Optimization of Re-Entrant Hybrid Flows With Multiple Queue Time Constraints in Batch Processes of Semiconductor Manufacturing

Abstract

This paper proposes optimization methods of re-entrant hybrid flows with multiple queue time constraints in batch processes of semiconductor manufacturing. A smoothing flow concept and a dispatching rule for the re-entrant flows called “re-entrant flow smoothing” [REFS(X)] and a loading rule for the processes with multiple queue time constraints called “synchronized control of kanban and buffer sizes” (SCKB) were developed and evaluated. These optimization methods aimed to both maximize the throughput ratio of quality products and minimize the lead time of work-in-process.

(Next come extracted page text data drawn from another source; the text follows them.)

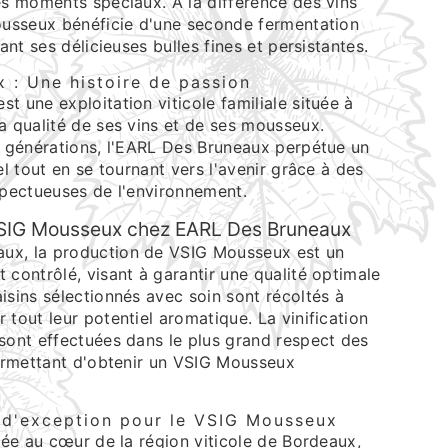
es moments spéciaux. À la différence des vins
Mousseux bénéficie d'une seconde fermentation
rant ses délicieuses bulles fines et persistantes.
 : Une histoire de passion
t une exploitation viticole familiale située à
a qualité de ses vins et de ses mousseux.
rs générations, l'EARL Des Bruneaux perpétue un
el tout en se tournant vers l'avenir grâce à des
spectueuses de l'environnement.
VSIG Mousseux chez EARL Des Bruneaux
ux, la production de VSIG Mousseux est un
 contrôlé, visant à garantir une qualité optimale
isins sélectionnés avec soin sont récoltés à
 tout leur potentiel aromatique. La vinification
 sont effectuées dans le plus grand respect des
permettant d'obtenir un VSIG Mousseux
r d'exception pour le VSIG Mousseux
tuée au cœur de la région viticole de Bordeaux,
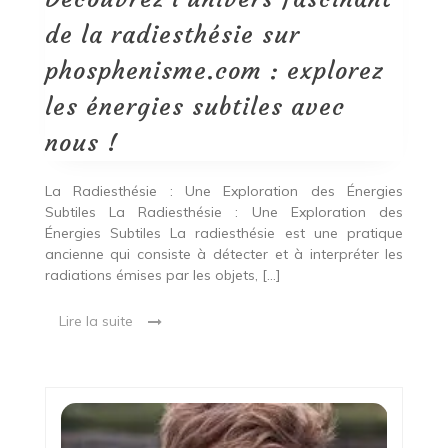
phosphenisme.com
:
de la radiesthésie sur
explorez
les
phosphenisme.com : explorez
énergies
subtiles
les énergies subtiles avec
avec
nous
nous !
!
La Radiesthésie : Une Exploration des Énergies
Subtiles La Radiesthésie : Une Exploration des
Énergies Subtiles La radiesthésie est une pratique
ancienne qui consiste à détecter et à interpréter les
radiations émises par les objets, […]
Lire la suite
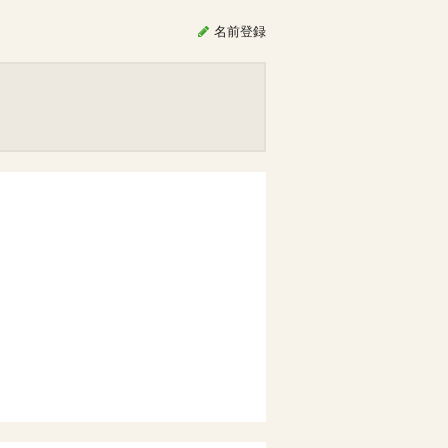
名前
登録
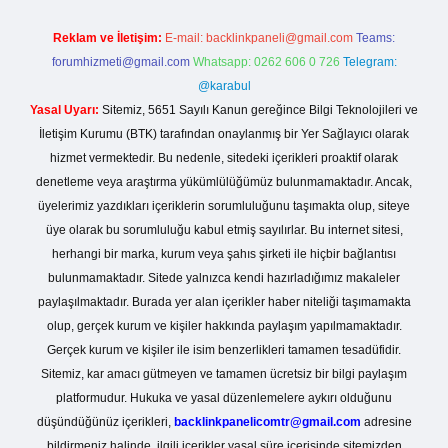
Reklam ve İletişim:
E-mail:
backlinkpaneli@gmail.com
Teams:
forumhizmeti@gmail.com
Whatsapp: 0262 606 0 726
Telegram:
@karabul
Yasal Uyarı:
Sitemiz, 5651 Sayılı Kanun gereğince Bilgi Teknolojileri ve
İletişim Kurumu (BTK) tarafından onaylanmış bir Yer Sağlayıcı olarak
hizmet vermektedir. Bu nedenle, sitedeki içerikleri proaktif olarak
denetleme veya araştırma yükümlülüğümüz bulunmamaktadır. Ancak,
üyelerimiz yazdıkları içeriklerin sorumluluğunu taşımakta olup, siteye
üye olarak bu sorumluluğu kabul etmiş sayılırlar. Bu internet sitesi,
herhangi bir marka, kurum veya şahıs şirketi ile hiçbir bağlantısı
bulunmamaktadır. Sitede yalnızca kendi hazırladığımız makaleler
paylaşılmaktadır. Burada yer alan içerikler haber niteliği taşımamakta
olup, gerçek kurum ve kişiler hakkında paylaşım yapılmamaktadır.
Gerçek kurum ve kişiler ile isim benzerlikleri tamamen tesadüfidir.
Sitemiz, kar amacı gütmeyen ve tamamen ücretsiz bir bilgi paylaşım
platformudur. Hukuka ve yasal düzenlemelere aykırı olduğunu
düşündüğünüz içerikleri,
backlinkpanelicomtr@gmail.com
adresine
bildirmeniz halinde, ilgili içerikler yasal süre içerisinde sitemizden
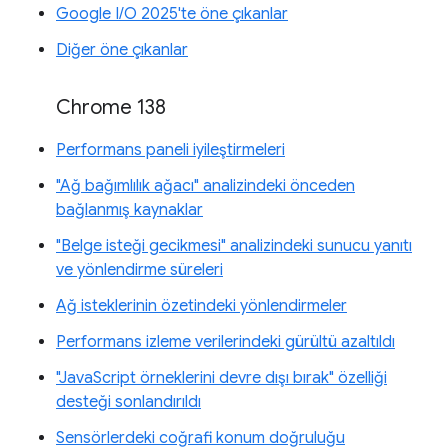
Google I/O 2025'te öne çıkanlar
Diğer öne çıkanlar
Chrome 138
Performans paneli iyileştirmeleri
"Ağ bağımlılık ağacı" analizindeki önceden
bağlanmış kaynaklar
"Belge isteği gecikmesi" analizindeki sunucu yanıtı
ve yönlendirme süreleri
Ağ isteklerinin özetindeki yönlendirmeler
Performans izleme verilerindeki gürültü azaltıldı
"JavaScript örneklerini devre dışı bırak" özelliği
desteği sonlandırıldı
Sensörlerdeki coğrafi konum doğruluğu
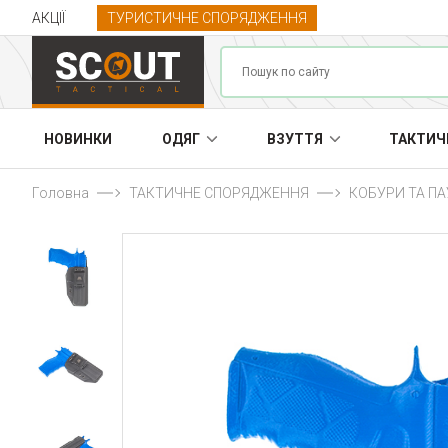
АКЦІЇ
ТУРИСТИЧНЕ СПОРЯДЖЕННЯ
НОВИНКИ
ОДЯГ
ВЗУТТЯ
ТАКТИЧ
Головна
ТАКТИЧНЕ СПОРЯДЖЕННЯ
КОБУРИ ТА П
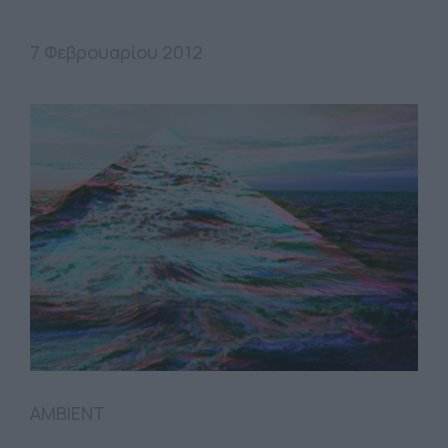
7 Φεβρουαρίου 2012
AMBIENT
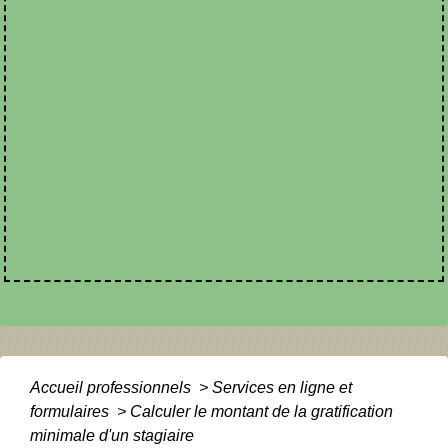
Accueil professionnels
>
Services en ligne et
formulaires
>
Calculer le montant de la gratification
minimale d'un stagiaire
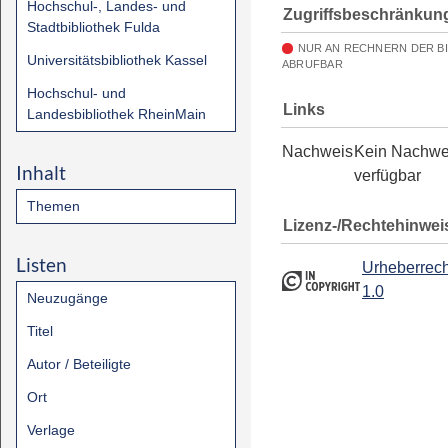
Hochschul-, Landes- und
Zugriffsbeschränkun
Stadtbibliothek Fulda
NUR AN RECHNERN DER B
Universitätsbibliothek Kassel
ABRUFBAR
Hochschul- und
Links
Landesbibliothek RheinMain
Nachweis
Kein Nachwe
Inhalt
verfügbar
Themen
Lizenz-/Rechtehinwei
Listen
Urheberrech
1.0
Neuzugänge
Titel
Autor / Beteiligte
Ort
Verlage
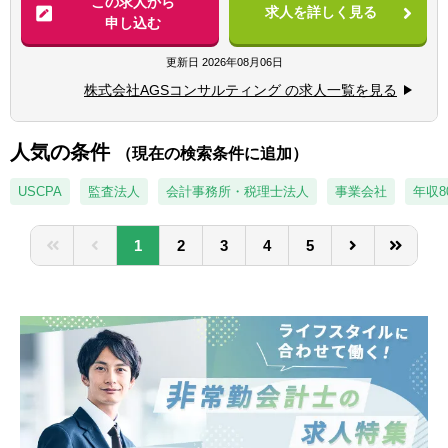
この求人から
■不正調査経験（フォレンジック等）
求人を詳しく見る
DD/ビジネスDDも関与可能）
申し込む
■バリュエーション業務（株式価値算定/統合
比率算定/PPA/財務モデリングなど）
更新日
2026年08月06日
■FA業務（エグゼキューション中心、ソーシ
株式会社AGSコンサルティング の求人一覧を見る
ング業務は行わない。TOB/株式交換/株式移
転などの案件もあり）
■M&Aにかかる会計/税務相談業務
人気の条件
（現在の検索条件に追加）
■カーブアウト分析（カーブアウトPL/BS分
析、プロフォーマ分析）
USCPA
監査法人
会計事務所・税理士法人
事業会社
年収8
■M&A等の資金調達に必要な事業計画策定な
どの支援業務
1
2
3
4
5
■PMI業務（経理/財務のほか、PMO/ガバナン
ス/経営管理等）
■不正調査業務（フォレンジック等）
■事業再構築支援業務（事業ポートフォリオ
見直し、再生計画策定/事業売却検討、セラー
ズDD等）
【キャリアパス】
■年功序列ではなく、実績/能力ベースでの評
価。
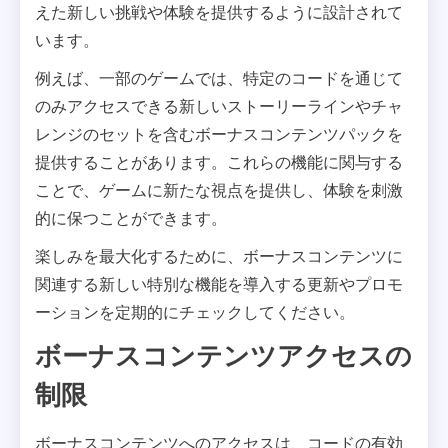
えた新しい挑戦や体験を提供するように設計されて
います。
例えば、一部のゲームでは、特定のコードを通じて
のみアクセスできる新しいストーリーラインやチャ
レンジのセットを含むボーナスコンテンツパックを
提供することがあります。これらの機能に関与する
ことで、ゲームに新たな視点を提供し、体験を刺激
的に保つことができます。
楽しみを最大化するために、ボーナスコンテンツに
関連する新しい特別な機能を導入する更新やプロモ
ーションを定期的にチェックしてください。
ボーナスコンテンツアクセスの
制限
ボーナスコンテンツへのアクセスは、コードの有効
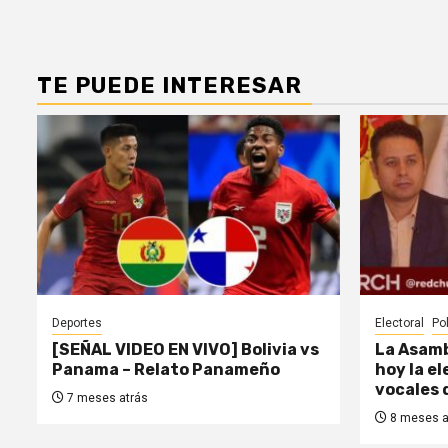
TE PUEDE INTERESAR
Deportes
Electoral
Pol
[SEÑAL VIDEO EN VIVO] Bolivia vs
La Asamb
Panama – Relato Panameño
hoy la e
vocales 
7 meses atrás
8 meses a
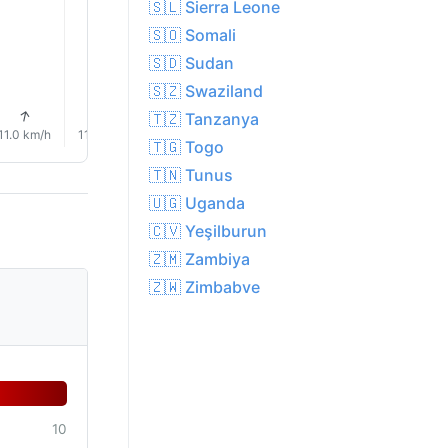
🇸🇱 Sierra Leone
🇸🇴 Somali
🇸🇩 Sudan
🇸🇿 Swaziland
↑
↑
↑
↑
↑
↑
🇹🇿 Tanzanya
11.0 km/h
11.0 km/h
12.0 km/h
17.0 km/h
18.0 km/h
16.0 km/
🇹🇬 Togo
🇹🇳 Tunus
🇺🇬 Uganda
🇨🇻 Yeşilburun
🇿🇲 Zambiya
🇿🇼 Zimbabve
10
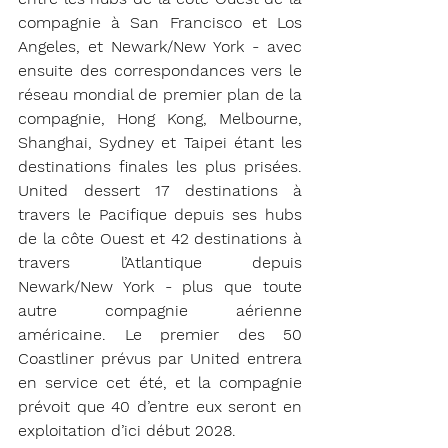
compagnie à San Francisco et Los 
Angeles, et Newark/New York - avec 
ensuite des correspondances vers le 
réseau mondial de premier plan de la 
compagnie, Hong Kong, Melbourne, 
Shanghai, Sydney et Taipei étant les 
destinations finales les plus prisées. 
United dessert 17 destinations à 
travers le Pacifique depuis ses hubs 
de la côte Ouest et 42 destinations à 
travers l’Atlantique depuis 
Newark/New York - plus que toute 
autre compagnie aérienne 
américaine. Le premier des 50 
Coastliner prévus par United entrera 
en service cet été, et la compagnie 
prévoit que 40 d’entre eux seront en 
exploitation d’ici début 2028.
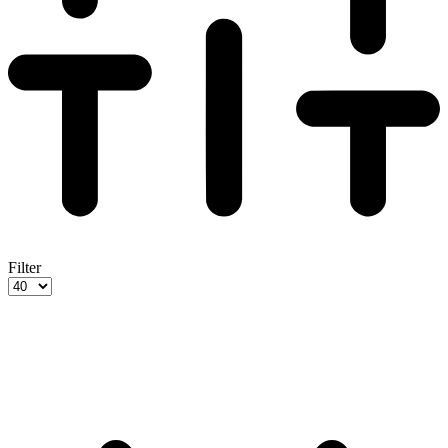
Filter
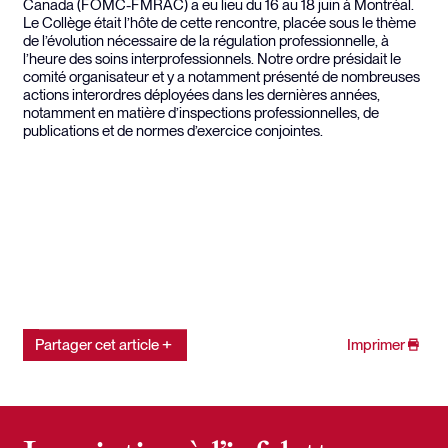
Canada (FOMC-FMRAC) a eu lieu du 16 au 18 juin à Montréal.
Le Collège était l’hôte de cette rencontre, placée sous le thème
de l’évolution nécessaire de la régulation professionnelle, à
l’heure des soins interprofessionnels. Notre ordre présidait le
comité organisateur et y a notamment présenté de nombreuses
actions interordres déployées dans les dernières années,
notamment en matière d’inspections professionnelles, de
publications et de normes d’exercice conjointes.
Partager cet article
Imprimer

A three-view modeling to combine the objective functions was created to respond to an actual problem scale. For a manufacturing process consisting of five flows and four re-entrant flows with seven queue time constraints, SCKB-REFS(X) improved the throughput ratio of the quality products by 20.0% compared with first-come first-served (FCFS)-conditional time in 40 days. The mean lead time was also shortened by 60.1% because SCKB-REFS(X) could reduce the setup rate by 83.1% and improve the overall equipment effectiveness by 41.9%, though the performance of minimum inventory variability scheduler application rules is almost the same as that of basic FCFS. REFS-SCKB(X) computed the problem in 4 s or less.